TASK DESCRIPTION: Please return all the records exactly, with nothing left out.

Recorded data
============

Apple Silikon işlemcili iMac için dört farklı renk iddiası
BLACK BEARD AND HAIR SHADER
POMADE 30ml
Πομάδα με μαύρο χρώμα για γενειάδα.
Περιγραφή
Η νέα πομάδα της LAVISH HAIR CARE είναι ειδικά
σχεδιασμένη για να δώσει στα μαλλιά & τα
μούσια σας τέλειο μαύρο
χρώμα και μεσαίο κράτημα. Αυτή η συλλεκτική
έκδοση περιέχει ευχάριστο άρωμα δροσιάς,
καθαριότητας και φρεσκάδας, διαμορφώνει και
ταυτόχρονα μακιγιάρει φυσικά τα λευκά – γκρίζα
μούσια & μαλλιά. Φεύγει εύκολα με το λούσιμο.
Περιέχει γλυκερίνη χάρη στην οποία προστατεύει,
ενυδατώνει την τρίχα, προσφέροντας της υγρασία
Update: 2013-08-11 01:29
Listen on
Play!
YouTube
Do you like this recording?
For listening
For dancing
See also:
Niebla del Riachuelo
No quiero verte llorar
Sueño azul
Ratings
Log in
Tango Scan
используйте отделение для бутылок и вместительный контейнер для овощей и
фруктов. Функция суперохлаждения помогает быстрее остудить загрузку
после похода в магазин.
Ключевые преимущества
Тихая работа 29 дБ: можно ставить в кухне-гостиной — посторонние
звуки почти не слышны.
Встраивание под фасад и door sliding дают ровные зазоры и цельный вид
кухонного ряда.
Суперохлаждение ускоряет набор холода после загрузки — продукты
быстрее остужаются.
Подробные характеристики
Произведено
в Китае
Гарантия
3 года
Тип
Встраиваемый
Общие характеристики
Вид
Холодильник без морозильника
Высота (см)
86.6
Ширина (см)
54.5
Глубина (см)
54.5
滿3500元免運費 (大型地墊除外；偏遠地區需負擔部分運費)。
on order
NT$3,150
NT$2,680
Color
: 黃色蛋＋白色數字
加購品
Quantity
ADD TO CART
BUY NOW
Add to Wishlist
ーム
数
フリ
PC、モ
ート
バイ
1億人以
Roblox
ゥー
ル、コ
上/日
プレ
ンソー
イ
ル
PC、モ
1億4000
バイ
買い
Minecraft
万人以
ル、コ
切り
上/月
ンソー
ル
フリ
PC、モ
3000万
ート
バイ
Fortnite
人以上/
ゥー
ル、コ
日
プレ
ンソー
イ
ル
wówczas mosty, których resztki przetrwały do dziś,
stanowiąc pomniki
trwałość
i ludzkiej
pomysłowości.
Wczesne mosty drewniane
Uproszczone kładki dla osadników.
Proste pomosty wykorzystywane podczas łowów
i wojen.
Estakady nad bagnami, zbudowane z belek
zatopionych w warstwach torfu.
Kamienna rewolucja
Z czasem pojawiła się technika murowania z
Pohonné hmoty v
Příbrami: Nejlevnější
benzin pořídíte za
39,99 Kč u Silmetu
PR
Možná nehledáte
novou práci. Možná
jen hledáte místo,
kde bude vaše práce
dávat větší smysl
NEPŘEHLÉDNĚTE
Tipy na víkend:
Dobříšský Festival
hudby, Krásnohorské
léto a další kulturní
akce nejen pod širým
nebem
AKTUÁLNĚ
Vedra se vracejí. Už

============

ANSWER TO THE EXERCISE:
Apple Silikon işlemcili iMac için dört farklı renk iddiası
BLACK BEARD AND HAIR SHADER
POMADE 30ml
Πομάδα με μαύρο χρώμα για γενειάδα.
Περιγραφή
Η νέα πομάδα της LAVISH HAIR CARE είναι ειδικά
σχεδιασμένη για να δώσει στα μαλλιά & τα
μούσια σας τέλειο μαύρο
χρώμα και μεσαίο κράτημα. Αυτή η συλλεκτική
έκδοση περιέχει ευχάριστο άρωμα δροσιάς,
καθαριότητας και φρεσκάδας, διαμορφώνει και
ταυτόχρονα μακιγιάρει φυσικά τα λευκά – γκρίζα
μούσια & μαλλιά. Φεύγει εύκολα με το λούσιμο.
Περιέχει γλυκερίνη χάρη στην οποία προστατεύει,
ενυδατώνει την τρίχα, προσφέροντας της υγρασία
Update: 2013-08-11 01:29
Listen on
Play!
YouTube
Do you like this recording?
For listening
For dancing
See also:
Niebla del Riachuelo
No quiero verte llorar
Sueño azul
Ratings
Log in
Tango Scan
используйте отделение для бутылок и вместительный контейнер для овощей и
фруктов. Функция суперохлаждения помогает быстрее остудить загрузку
после похода в магазин.
Ключевые преимущества
Тихая работа 29 дБ: можно ставить в кухне-гостиной — посторонние
звуки почти не слышны.
Встраивание под фасад и door sliding дают ровные зазоры и цельный вид
кухонного ряда.
Суперохлаждение ускоряет набор холода после загрузки — продукты
быстрее остужаются.
Подробные характеристики
Произведено
в Китае
Гарантия
3 года
Тип
Встраиваемый
Общие характеристики
Вид
Холодильник без морозильника
Высота (см)
86.6
Ширина (см)
54.5
Глубина (см)
54.5
滿3500元免運費 (大型地墊除外；偏遠地區需負擔部分運費)。
on order
NT$3,150
NT$2,680
Color
: 黃色蛋＋白色數字
加購品
Quantity
ADD TO CART
BUY NOW
Add to Wishlist
ーム
数
フリ
PC、モ
ート
バイ
1億人以
Roblox
ゥー
ル、コ
上/日
プレ
ンソー
イ
ル
PC、モ
1億4000
バイ
買い
Minecraft
万人以
ル、コ
切り
上/月
ンソー
ル
フリ
PC、モ
3000万
ート
バイ
Fortnite
人以上/
ゥー
ル、コ
日
プレ
ンソー
イ
ル
wówczas mosty, których resztki przetrwały do dziś,
stanowiąc pomniki
trwałość
i ludzkiej
pomysłowości.
Wczesne mosty drewniane
Uproszczone kładki dla osadników.
Proste pomosty wykorzystywane podczas łowów
i wojen.
Estakady nad bagnami, zbudowane z belek
zatopionych w warstwach torfu.
Kamienna rewolucja
Z czasem pojawiła się technika murowania z
Pohonné hmoty v
Příbrami: Nejlevnější
benzin pořídíte za
39,99 Kč u Silmetu
PR
Možná nehledáte
novou práci. Možná
jen hledáte místo,
kde bude vaše práce
dávat větší smysl
NEPŘEHLÉDNĚTE
Tipy na víkend:
Dobříšský Festival
hudby, Krásnohorské
léto a další kulturní
akce nejen pod širým
nebem
AKTUÁLNĚ
Vedra se vracejí. Už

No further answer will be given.